2. Putusnya ikatan suami istri dengan
inisiatif dari pihak suami dengan alasan dan ucapan tertentu kepada pihak istri
(Talak).
3. Putusnya ikatan suami istri dengan
inisiatif dari pihak istri yang menghendaki dikarenakan alasan tertentu dan
suami tetap ingin mempertahankan ikatan suami istri tersebut (Khulu).[2]
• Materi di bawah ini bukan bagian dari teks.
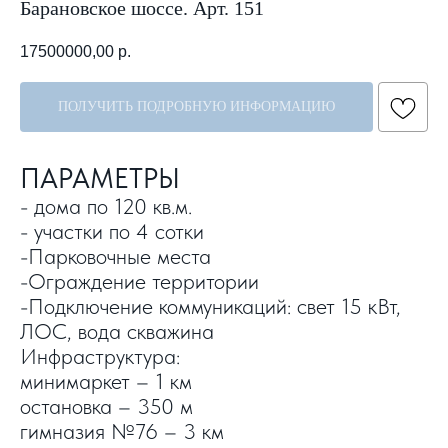
Барановское шоссе. Арт. 151
17500000,00
р.
ПОЛУЧИТЬ ПОДРОБНУЮ ИНФОРМАЦИЮ
ПАРАМЕТРЫ
- дома по 120 кв.м.
- участки по 4 сотки
-Парковочные места
-Ограждение территории
-Подключение коммуникаций: свет 15 кВт,
ЛОС, вода скважина
Инфраструктура:
минимаркет – 1 км
остановка – 350 м
гимназия №76 – 3 км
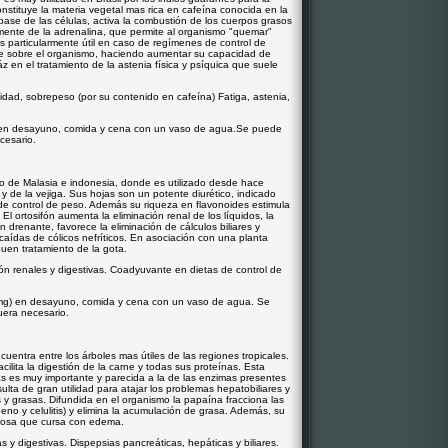
nstituye la materia vegetal mas rica en cafeína conocida en la
ase de las células, activa la combustión de los cuerpos grasos
armente de la adrenalina, que permite al organismo "quemar"
 particularmente útil en caso de regímenes de control de
te sobre el organismo, haciendo aumentar su capacidad de
z en el tratamiento de la astenia física y psíquica que suele
dad, sobrepeso (por su contenido en cafeína) Fatiga, astenia,
en desayuno, comida y cena con un vaso de agua.Se puede
cesario.
rio de Malasia e indonesia, donde es utilizado desde hace
 de la vejiga. Sus hojas son un potente diurético, indicado
de control de peso. Además su riqueza en flavonoides estimula
El ortosifón aumenta la eliminación renal de los líquidos, la
ón drenante, favorece la eliminación de cálculos biliares y
ecaídas de cólicos nefríticos. En asociación con una planta
buen tratamiento de la gota.
n renales y digestivas. Coadyuvante en dietas de control de
mg) en desayuno, comida y cena con un vaso de agua. Se
uera necesario.
encuentra entre los árboles mas útiles de las regiones tropicales.
ilita la digestión de la carne y todas sus proteínas. Esta
as es muy importante y parecida a la de las enzimas presentes
sulta de gran utilidad para atajar los problemas hepatobiliares y
 y grasas. Difundida en el organismo la papaína fracciona las
no y celulitis) y elimina la acumulación de grasa. Además, su
olorosa que cursa con edema.
s y digestivas. Dispepsias pancreáticas, hepáticas y biliares.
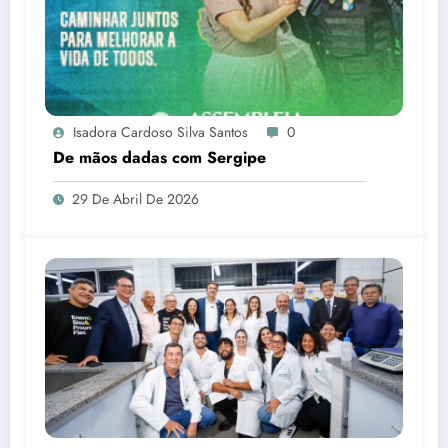
Isadora Cardoso Silva Santos
0
De mãos dadas com Sergipe
29 De Abril De 2026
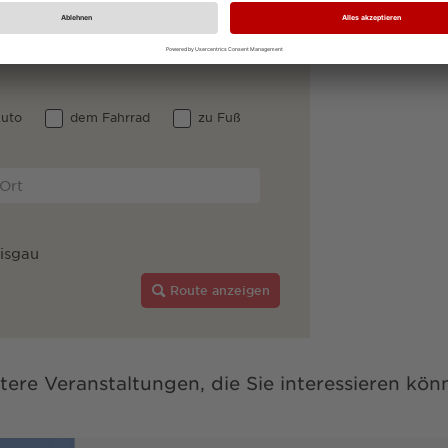
uto
dem Fahrrad
zu Fuß
eisgau
Route anzeigen
tere Veranstaltungen, die Sie interessieren kön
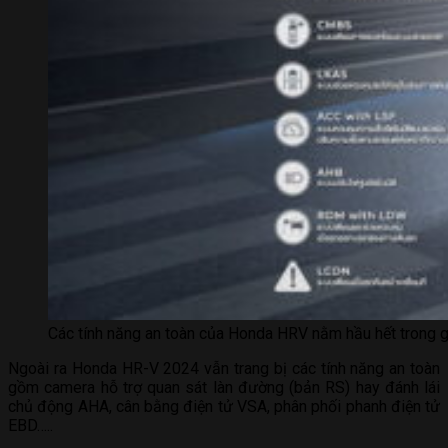
Các tính năng an toàn của Honda HRV nằm hầu hết trong 
Ngoài ra Honda HR-V 2024 vẫn trang bị các tính năng an toàn
gồm camera hỗ trợ quan sát làn đường (bản RS) hay đánh lái
chủ động AHA, cân bằng điện tử VSA, phân phối phanh điện tử
EBD…..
4. Selain dari pihak suami atau istri
serta ajal yang menjemput, hakim dapat menetapkan keputusan bahwa ikatan
perkawinan suami istri haruslah diputuskan dikarenakan “cacat” dalam keabsahan
dari perkawinan tersebut (Fasakh).[3]
Selain
dari yang telah disebutkan di atas tentang putusnya perkawinan ditinjau dari
pihak yang berinisiatif, terdapat beberapa hal yang menyebabkan hubungan suami
istri yang halal menurut Agama Islam tidak dapat dilakukan (melakukan hubungan
suami istri) namun yang tidak memutuskan hubungan ikatan perkawinan secara
Syar’i, yakni :
a. Zhihar
Zhihar
adalah perbuatan seorang laki-laki yang mengatakan kepada istrinya, “kamu sama
dengan ibuku (atau saudariku atau orang yang masih mahram dengannya baik dari
segi nasab maupun sebab susuan)” dengan tujuan hanya ingin menghindari jimak
dan bersenggama dengan istrinya. Ketika suami menyamakan istrinya dengan wanita
yang haram dinikahinya, maka dalam hal ini dihukumi zhihar.[4]
Zhihar
hukumnya adalah haram dan dilarang, sebagimana firman Allah SWT :
الذين
يظهرون منكم من نسائهم ما هن أمهتهم إن أمهتهم إلا الئى ولدنهم و إنهم ليقولون
منكرا من القول و زورا و إن الله لعفو غفور
“Orang-orang
yang menzhihar istrinya di antara kamu, (menganggap istrinya sebagai ibunya,
padahal) tiadalah istri mereka itu ibu mereka. ibu-ibu mereka tidak lain
hanyalah wanita yang melahirkan mereka. dan Sesungguhnya mereka sungguh-sungguh
mengucapkan suatu perkataan mungkar dan dusta. dan Sesungguhnya Allah SWT Maha Pemaaf
lagi Maha Pengampun.” (Q.S. Al-Mujadalaah : 2)[5]
Ayat
di atas menerangkan bahwa mereka (orang yang mendzihar) mengatakan perbuatan
yang keji dan batil yang tidak ada dalam ajaran Islam. Bahkan, hal itu termasuk
suatu kebohongan yang nyata serta diharamkan dalam Syari’at Islam. Sebab, orang
yang melakukan zhihar berarti telah mengharamkan sesuatu yang telah di halalkan
oleh Allah SWT dan telah menjadikan istrinya sama dengan ibunya sendiri, padahal
sesungguhnya tidak seperti itu.[6]
Pada
masa jahiliyah dikenal zhihar dikenal sebagai praktek untuk menjatuhkan talak
atau cerai kepada istrinya. Namun setelah datangnya Islam, zhihar dihapuskan
dan dianggap sebagai sumpah yang terlarang.[7] Seorang yang melakukan
zhihar diharamkan melakukan jimak dengan istrinya, sebelum ia membayar denda (kafarat)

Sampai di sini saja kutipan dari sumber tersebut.